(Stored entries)
- - - -
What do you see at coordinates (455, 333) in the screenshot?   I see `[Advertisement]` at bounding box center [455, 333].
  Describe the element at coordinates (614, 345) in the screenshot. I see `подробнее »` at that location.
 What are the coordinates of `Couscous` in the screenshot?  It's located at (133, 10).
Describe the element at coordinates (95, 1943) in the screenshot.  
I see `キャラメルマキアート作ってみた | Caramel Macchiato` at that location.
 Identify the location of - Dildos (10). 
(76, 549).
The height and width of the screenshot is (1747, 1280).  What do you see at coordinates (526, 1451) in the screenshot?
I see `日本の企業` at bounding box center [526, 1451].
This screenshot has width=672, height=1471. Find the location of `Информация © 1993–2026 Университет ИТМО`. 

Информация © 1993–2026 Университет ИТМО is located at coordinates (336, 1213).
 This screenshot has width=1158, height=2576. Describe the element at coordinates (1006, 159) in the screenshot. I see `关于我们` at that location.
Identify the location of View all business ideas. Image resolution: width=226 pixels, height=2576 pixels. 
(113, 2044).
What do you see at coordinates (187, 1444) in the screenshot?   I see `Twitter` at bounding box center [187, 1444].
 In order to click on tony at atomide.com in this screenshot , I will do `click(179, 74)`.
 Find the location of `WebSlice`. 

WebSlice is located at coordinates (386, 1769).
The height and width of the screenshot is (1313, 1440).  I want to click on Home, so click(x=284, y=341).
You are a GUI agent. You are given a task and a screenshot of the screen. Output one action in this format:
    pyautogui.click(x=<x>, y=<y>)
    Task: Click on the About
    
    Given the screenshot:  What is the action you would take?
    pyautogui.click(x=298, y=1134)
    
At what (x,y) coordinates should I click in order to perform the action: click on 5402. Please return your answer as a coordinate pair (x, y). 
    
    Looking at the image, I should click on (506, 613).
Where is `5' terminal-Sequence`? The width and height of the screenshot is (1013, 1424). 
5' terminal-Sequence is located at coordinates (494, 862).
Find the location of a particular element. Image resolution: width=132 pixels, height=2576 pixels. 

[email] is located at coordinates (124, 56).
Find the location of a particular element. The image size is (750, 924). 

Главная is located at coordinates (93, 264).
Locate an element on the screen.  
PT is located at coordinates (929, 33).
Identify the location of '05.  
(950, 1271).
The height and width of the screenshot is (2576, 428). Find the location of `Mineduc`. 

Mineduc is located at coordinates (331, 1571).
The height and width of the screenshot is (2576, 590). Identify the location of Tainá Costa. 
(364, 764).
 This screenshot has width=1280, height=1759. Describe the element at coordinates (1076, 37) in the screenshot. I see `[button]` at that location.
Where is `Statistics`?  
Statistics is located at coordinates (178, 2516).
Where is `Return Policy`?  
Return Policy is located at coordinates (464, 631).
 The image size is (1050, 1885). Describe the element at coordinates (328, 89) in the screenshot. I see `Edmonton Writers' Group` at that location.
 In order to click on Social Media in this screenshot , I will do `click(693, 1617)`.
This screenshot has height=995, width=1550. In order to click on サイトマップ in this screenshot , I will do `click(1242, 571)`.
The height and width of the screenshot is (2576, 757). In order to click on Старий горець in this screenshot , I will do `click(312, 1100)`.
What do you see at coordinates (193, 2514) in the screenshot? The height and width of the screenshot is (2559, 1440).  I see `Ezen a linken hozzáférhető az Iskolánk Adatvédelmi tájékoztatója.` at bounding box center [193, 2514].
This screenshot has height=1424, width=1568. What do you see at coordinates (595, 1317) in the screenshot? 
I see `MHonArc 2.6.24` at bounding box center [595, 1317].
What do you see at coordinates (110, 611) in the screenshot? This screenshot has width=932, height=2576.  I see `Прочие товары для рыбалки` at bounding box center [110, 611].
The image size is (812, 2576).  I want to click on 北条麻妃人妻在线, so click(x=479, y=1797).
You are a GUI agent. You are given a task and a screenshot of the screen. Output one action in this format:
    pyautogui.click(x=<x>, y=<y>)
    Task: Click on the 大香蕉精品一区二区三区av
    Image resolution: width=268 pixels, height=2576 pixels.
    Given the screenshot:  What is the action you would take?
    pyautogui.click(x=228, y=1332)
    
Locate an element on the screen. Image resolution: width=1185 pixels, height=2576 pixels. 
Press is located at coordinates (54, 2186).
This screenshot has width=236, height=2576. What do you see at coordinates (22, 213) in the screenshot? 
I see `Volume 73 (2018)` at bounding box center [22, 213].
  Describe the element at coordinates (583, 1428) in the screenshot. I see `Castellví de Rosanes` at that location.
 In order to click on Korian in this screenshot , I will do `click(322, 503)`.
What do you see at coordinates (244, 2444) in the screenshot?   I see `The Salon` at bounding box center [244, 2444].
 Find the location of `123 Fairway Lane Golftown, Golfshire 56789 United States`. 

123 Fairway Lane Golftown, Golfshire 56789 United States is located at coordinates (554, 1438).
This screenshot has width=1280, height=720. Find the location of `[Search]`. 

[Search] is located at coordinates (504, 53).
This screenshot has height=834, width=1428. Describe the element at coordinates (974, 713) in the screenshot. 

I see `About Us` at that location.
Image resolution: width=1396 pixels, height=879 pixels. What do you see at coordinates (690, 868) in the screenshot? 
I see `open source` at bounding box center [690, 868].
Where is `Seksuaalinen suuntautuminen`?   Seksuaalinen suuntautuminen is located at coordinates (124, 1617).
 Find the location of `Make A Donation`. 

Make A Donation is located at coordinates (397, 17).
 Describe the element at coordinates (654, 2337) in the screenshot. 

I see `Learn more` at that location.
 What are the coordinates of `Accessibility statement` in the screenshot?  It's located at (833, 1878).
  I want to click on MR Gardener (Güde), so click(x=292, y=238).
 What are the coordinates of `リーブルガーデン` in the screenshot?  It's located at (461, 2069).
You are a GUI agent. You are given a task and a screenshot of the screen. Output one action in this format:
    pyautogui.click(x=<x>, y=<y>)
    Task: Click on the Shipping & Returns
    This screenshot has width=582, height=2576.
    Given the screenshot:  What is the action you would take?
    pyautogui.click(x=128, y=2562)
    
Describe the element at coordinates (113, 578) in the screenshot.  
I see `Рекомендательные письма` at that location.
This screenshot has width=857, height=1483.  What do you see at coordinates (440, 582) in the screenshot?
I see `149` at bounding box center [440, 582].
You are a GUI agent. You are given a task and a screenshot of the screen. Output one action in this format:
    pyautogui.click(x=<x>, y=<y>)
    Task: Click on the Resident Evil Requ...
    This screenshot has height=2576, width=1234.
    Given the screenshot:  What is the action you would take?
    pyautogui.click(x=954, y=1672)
- - - -
- The problem: Every record above should be written out exactly.

- Response to the task:
What do you see at coordinates (455, 333) in the screenshot?   I see `[Advertisement]` at bounding box center [455, 333].
  Describe the element at coordinates (614, 345) in the screenshot. I see `подробнее »` at that location.
 What are the coordinates of `Couscous` in the screenshot?  It's located at (133, 10).
Describe the element at coordinates (95, 1943) in the screenshot.  
I see `キャラメルマキアート作ってみた | Caramel Macchiato` at that location.
 Identify the location of - Dildos (10). 
(76, 549).
The height and width of the screenshot is (1747, 1280).  What do you see at coordinates (526, 1451) in the screenshot?
I see `日本の企業` at bounding box center [526, 1451].
This screenshot has width=672, height=1471. Find the location of `Информация © 1993–2026 Университет ИТМО`. 

Информация © 1993–2026 Университет ИТМО is located at coordinates (336, 1213).
 This screenshot has width=1158, height=2576. Describe the element at coordinates (1006, 159) in the screenshot. I see `关于我们` at that location.
Identify the location of View all business ideas. Image resolution: width=226 pixels, height=2576 pixels. 
(113, 2044).
What do you see at coordinates (187, 1444) in the screenshot?   I see `Twitter` at bounding box center [187, 1444].
 In order to click on tony at atomide.com in this screenshot , I will do `click(179, 74)`.
 Find the location of `WebSlice`. 

WebSlice is located at coordinates (386, 1769).
The height and width of the screenshot is (1313, 1440).  I want to click on Home, so click(x=284, y=341).
You are a GUI agent. You are given a task and a screenshot of the screen. Output one action in this format:
    pyautogui.click(x=<x>, y=<y>)
    Task: Click on the About
    
    Given the screenshot:  What is the action you would take?
    pyautogui.click(x=298, y=1134)
    
At what (x,y) coordinates should I click in order to perform the action: click on 5402. Please return your answer as a coordinate pair (x, y). 
    
    Looking at the image, I should click on (506, 613).
Where is `5' terminal-Sequence`? The width and height of the screenshot is (1013, 1424). 
5' terminal-Sequence is located at coordinates (494, 862).
Find the location of a particular element. Image resolution: width=132 pixels, height=2576 pixels. 

[email] is located at coordinates (124, 56).
Find the location of a particular element. The image size is (750, 924). 

Главная is located at coordinates (93, 264).
Locate an element on the screen.  
PT is located at coordinates (929, 33).
Identify the location of '05.  
(950, 1271).
The height and width of the screenshot is (2576, 428). Find the location of `Mineduc`. 

Mineduc is located at coordinates (331, 1571).
The height and width of the screenshot is (2576, 590). Identify the location of Tainá Costa. 
(364, 764).
 This screenshot has width=1280, height=1759. Describe the element at coordinates (1076, 37) in the screenshot. I see `[button]` at that location.
Where is `Statistics`?  
Statistics is located at coordinates (178, 2516).
Where is `Return Policy`?  
Return Policy is located at coordinates (464, 631).
 The image size is (1050, 1885). Describe the element at coordinates (328, 89) in the screenshot. I see `Edmonton Writers' Group` at that location.
 In order to click on Social Media in this screenshot , I will do `click(693, 1617)`.
This screenshot has height=995, width=1550. In order to click on サイトマップ in this screenshot , I will do `click(1242, 571)`.
The height and width of the screenshot is (2576, 757). In order to click on Старий горець in this screenshot , I will do `click(312, 1100)`.
What do you see at coordinates (193, 2514) in the screenshot? The height and width of the screenshot is (2559, 1440).  I see `Ezen a linken hozzáférhető az Iskolánk Adatvédelmi tájékoztatója.` at bounding box center [193, 2514].
This screenshot has height=1424, width=1568. What do you see at coordinates (595, 1317) in the screenshot? 
I see `MHonArc 2.6.24` at bounding box center [595, 1317].
What do you see at coordinates (110, 611) in the screenshot? This screenshot has width=932, height=2576.  I see `Прочие товары для рыбалки` at bounding box center [110, 611].
The image size is (812, 2576).  I want to click on 北条麻妃人妻在线, so click(x=479, y=1797).
You are a GUI agent. You are given a task and a screenshot of the screen. Output one action in this format:
    pyautogui.click(x=<x>, y=<y>)
    Task: Click on the 大香蕉精品一区二区三区av
    Image resolution: width=268 pixels, height=2576 pixels.
    Given the screenshot:  What is the action you would take?
    pyautogui.click(x=228, y=1332)
    
Locate an element on the screen. Image resolution: width=1185 pixels, height=2576 pixels. 
Press is located at coordinates (54, 2186).
This screenshot has width=236, height=2576. What do you see at coordinates (22, 213) in the screenshot? 
I see `Volume 73 (2018)` at bounding box center [22, 213].
  Describe the element at coordinates (583, 1428) in the screenshot. I see `Castellví de Rosanes` at that location.
 In order to click on Korian in this screenshot , I will do `click(322, 503)`.
What do you see at coordinates (244, 2444) in the screenshot?   I see `The Salon` at bounding box center [244, 2444].
 Find the location of `123 Fairway Lane Golftown, Golfshire 56789 United States`. 

123 Fairway Lane Golftown, Golfshire 56789 United States is located at coordinates (554, 1438).
This screenshot has width=1280, height=720. Find the location of `[Search]`. 

[Search] is located at coordinates (504, 53).
This screenshot has height=834, width=1428. Describe the element at coordinates (974, 713) in the screenshot. 

I see `About Us` at that location.
Image resolution: width=1396 pixels, height=879 pixels. What do you see at coordinates (690, 868) in the screenshot? 
I see `open source` at bounding box center [690, 868].
Where is `Seksuaalinen suuntautuminen`?   Seksuaalinen suuntautuminen is located at coordinates (124, 1617).
 Find the location of `Make A Donation`. 

Make A Donation is located at coordinates (397, 17).
 Describe the element at coordinates (654, 2337) in the screenshot. 

I see `Learn more` at that location.
 What are the coordinates of `Accessibility statement` in the screenshot?  It's located at (833, 1878).
  I want to click on MR Gardener (Güde), so click(x=292, y=238).
 What are the coordinates of `リーブルガーデン` in the screenshot?  It's located at (461, 2069).
You are a GUI agent. You are given a task and a screenshot of the screen. Output one action in this format:
    pyautogui.click(x=<x>, y=<y>)
    Task: Click on the Shipping & Returns
    This screenshot has width=582, height=2576.
    Given the screenshot:  What is the action you would take?
    pyautogui.click(x=128, y=2562)
    
Describe the element at coordinates (113, 578) in the screenshot.  
I see `Рекомендательные письма` at that location.
This screenshot has width=857, height=1483.  What do you see at coordinates (440, 582) in the screenshot?
I see `149` at bounding box center [440, 582].
You are a GUI agent. You are given a task and a screenshot of the screen. Output one action in this format:
    pyautogui.click(x=<x>, y=<y>)
    Task: Click on the Resident Evil Requ...
    This screenshot has height=2576, width=1234.
    Given the screenshot:  What is the action you would take?
    pyautogui.click(x=954, y=1672)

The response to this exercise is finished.